This year has been chastening for technology investors and portfolio companies alike. Analysts have been discounting their future earnings expectations, causing steep declines in the public stocks that private equity managers value their assets against. Many company founders and employees have seen their paper wealth diminish rapidly.
Jeff Lieberman, managing director of Insight Partners, has experienced a few downcycles in his near-25-year career with the growth and venture capital investor, which in February closed its 12th flagship fund on $17.23 billion. Private Equity International speaks with Lieberman about tech investing in a downturn and how the age of rapid growth funded by cheap capital is over.
Growth at any cost is out
In an environment of higher interest rates, companies that demonstrate steady growth and profitability are better bets for a group such as Insight, as opposed to those that grow rapidly but unprofitably.

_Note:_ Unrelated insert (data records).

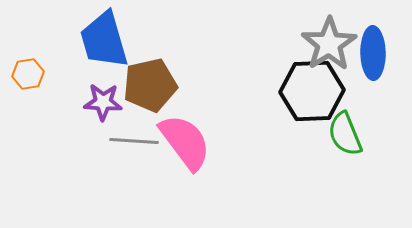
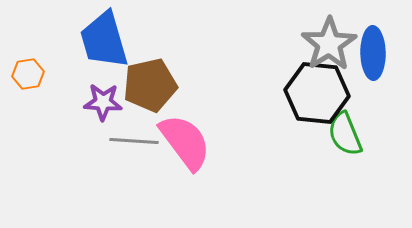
black hexagon: moved 5 px right, 2 px down; rotated 8 degrees clockwise
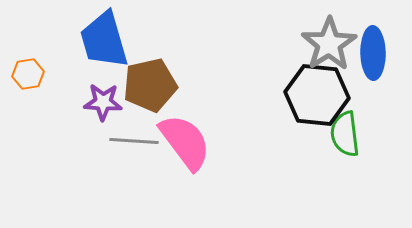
black hexagon: moved 2 px down
green semicircle: rotated 15 degrees clockwise
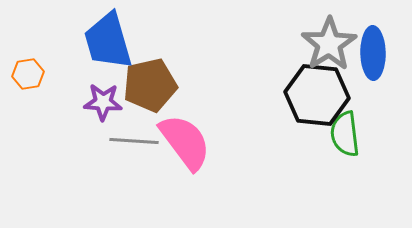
blue trapezoid: moved 4 px right, 1 px down
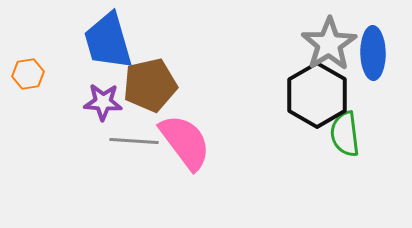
black hexagon: rotated 24 degrees clockwise
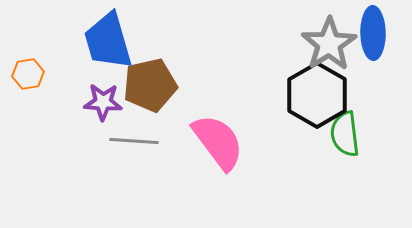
blue ellipse: moved 20 px up
pink semicircle: moved 33 px right
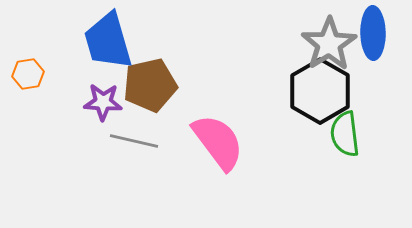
black hexagon: moved 3 px right, 4 px up
gray line: rotated 9 degrees clockwise
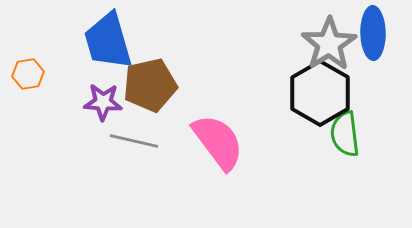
black hexagon: moved 2 px down
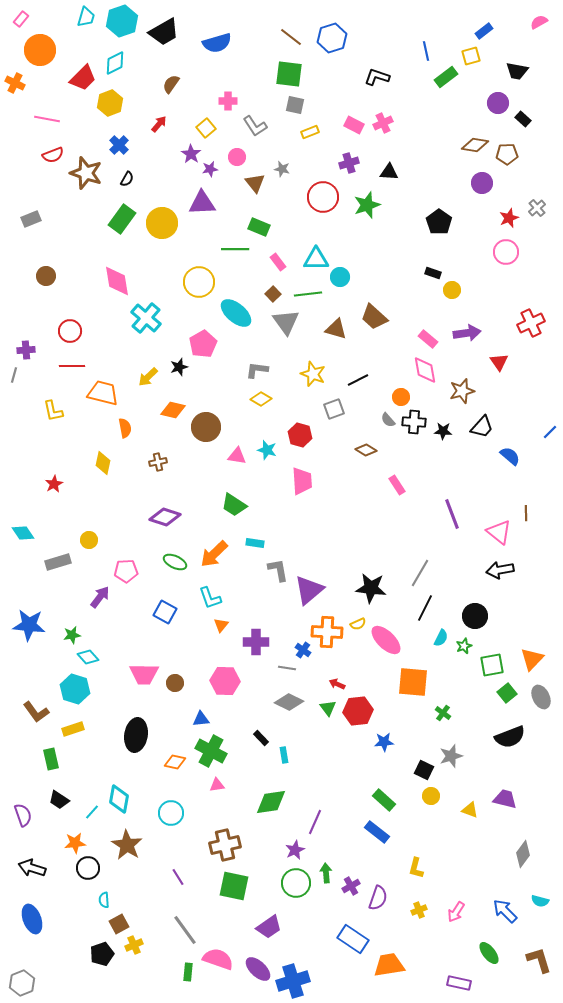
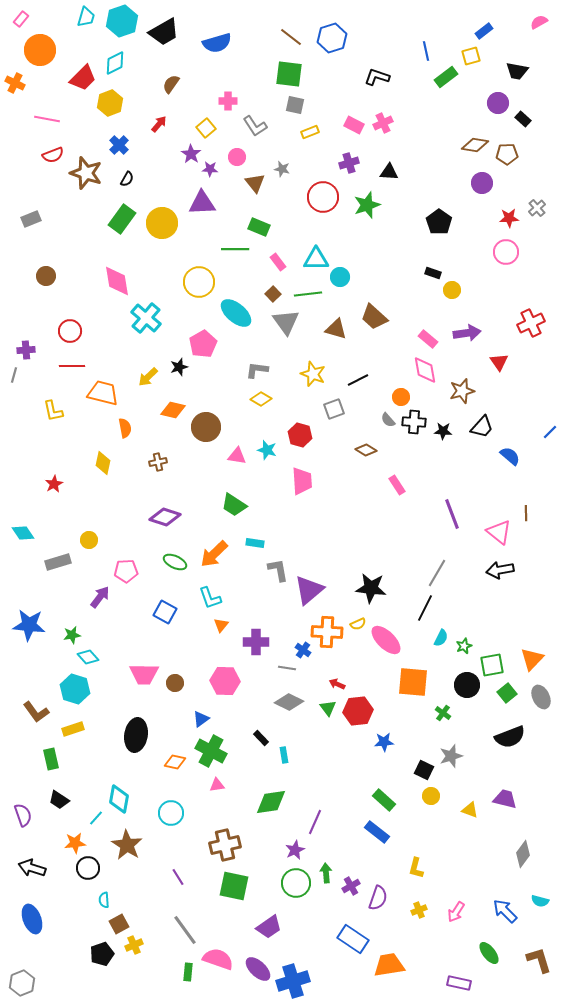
purple star at (210, 169): rotated 14 degrees clockwise
red star at (509, 218): rotated 18 degrees clockwise
gray line at (420, 573): moved 17 px right
black circle at (475, 616): moved 8 px left, 69 px down
blue triangle at (201, 719): rotated 30 degrees counterclockwise
cyan line at (92, 812): moved 4 px right, 6 px down
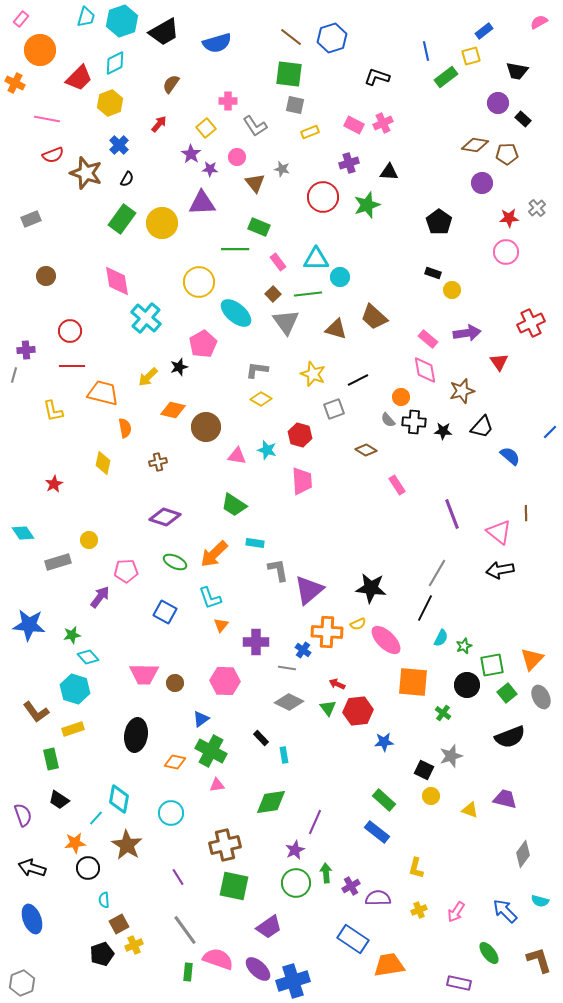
red trapezoid at (83, 78): moved 4 px left
purple semicircle at (378, 898): rotated 110 degrees counterclockwise
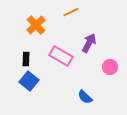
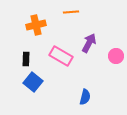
orange line: rotated 21 degrees clockwise
orange cross: rotated 30 degrees clockwise
pink circle: moved 6 px right, 11 px up
blue square: moved 4 px right, 1 px down
blue semicircle: rotated 119 degrees counterclockwise
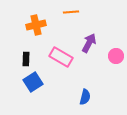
pink rectangle: moved 1 px down
blue square: rotated 18 degrees clockwise
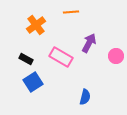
orange cross: rotated 24 degrees counterclockwise
black rectangle: rotated 64 degrees counterclockwise
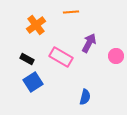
black rectangle: moved 1 px right
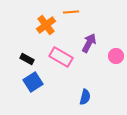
orange cross: moved 10 px right
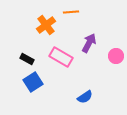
blue semicircle: rotated 42 degrees clockwise
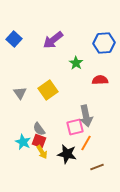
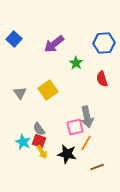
purple arrow: moved 1 px right, 4 px down
red semicircle: moved 2 px right, 1 px up; rotated 105 degrees counterclockwise
gray arrow: moved 1 px right, 1 px down
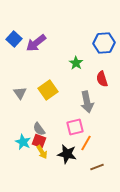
purple arrow: moved 18 px left, 1 px up
gray arrow: moved 15 px up
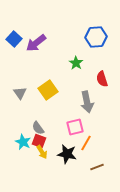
blue hexagon: moved 8 px left, 6 px up
gray semicircle: moved 1 px left, 1 px up
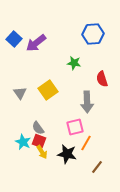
blue hexagon: moved 3 px left, 3 px up
green star: moved 2 px left; rotated 24 degrees counterclockwise
gray arrow: rotated 10 degrees clockwise
brown line: rotated 32 degrees counterclockwise
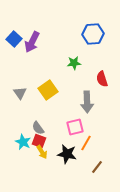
purple arrow: moved 4 px left, 1 px up; rotated 25 degrees counterclockwise
green star: rotated 16 degrees counterclockwise
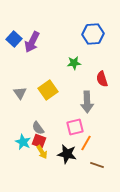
brown line: moved 2 px up; rotated 72 degrees clockwise
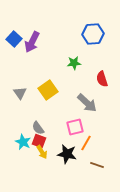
gray arrow: moved 1 px down; rotated 45 degrees counterclockwise
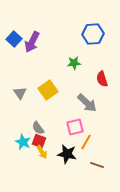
orange line: moved 1 px up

“In a theoretical example, if you had free money, you would do lots of stuff that you wouldn’t do otherwise,” says Lieberman. “Your objective function was growing as fast as you could. Now your objective function is to grow efficiently, which means balancing the top line with the bottom line.”
Can you get funding? If not, think twice
A rise in the cost of capital has put tech businesses at a crossroads. The most resilient companies should strive to become “fully funded forever”, where raising capital is an option and not a response to a shortfall. Failing that, companies should try to ensure that unit economics are as attractive as possible to potential investors. “If [neither of these are possible], then I think you have to look honestly at the business and say: ‘If we’re not there today, can we get there?’”
Hard lessons go down easier than in previous cycles
It can be painful or even traumatic for founders and employees when the value of their business is slashed by the market. It is also difficult for GPs to explain that the way they think about the business needs to change in line with evolving market conditions. In Lieberman’s view, the message is sinking in more quickly during this downturn due to the proliferation of information via podcasts and social media.
“Now, typically we’ll have that [difficult] conversation and they’re like, ‘Well, I already heard that’.”
What are businesses likely to cut back on?
Corporate budgets are being trimmed. The job for tech managers is to guess what will avoid the chop and invest accordingly, Lieberman says. Sectors likely to remain a priority are things like cybersecurity, with cybercrime posing a major, ever-evolving threat to businesses. Anything that reaps immediate rewards will also be prioritised.
“If you have a very long payback period, that [investment] is something that’s probably going to be deferred for a couple of quarters,” Lieberman says.
IR lessons for emerging managers
Last summer, Insight finished deploying its first Vision Capital fund – a $15 million vehicle raised by Insight’s senior partners that invests in emerging VC firms managed by people from underrepresented groups. By the firm’s reckoning, GP leadership in the portfolio is 83 percent Black or Hispanic, versus less than 1 percent for the VC industry at large. In addition to offering these leaders a network and advice on how to allocate capital, lessons on investor relations are paramount.
“How do you communicate with people like us? How do you manage your professional investors in times like this? Our advice is to overcommunicate both the good and the bad. Surprises are bad; transparency is good,” Lieberman says
Now is the time for LPs to invest
LPs reeling from write-downs might recoil next time a technology manager comes around asking for a big cheque. It is worth remembering that lower valuations mean more palatable entry prices for the best businesses. And this in a relatively immature sector that, particularly when it comes to software investments, offers investors inflation protection via fixed multi-year contracts.
“[Despite the stock market,] the performance of companies is actually quite strong across the board, which I think speaks to the notion that secularly, there’s still long-term trends and tailwinds for the adoption of soft technology, software and similar technologies.”
Lieberman adds, “We’re way too immature and… not penetrated enough as an industry to have to worry about the cyclicality of what other people look at in other parts of the economy.”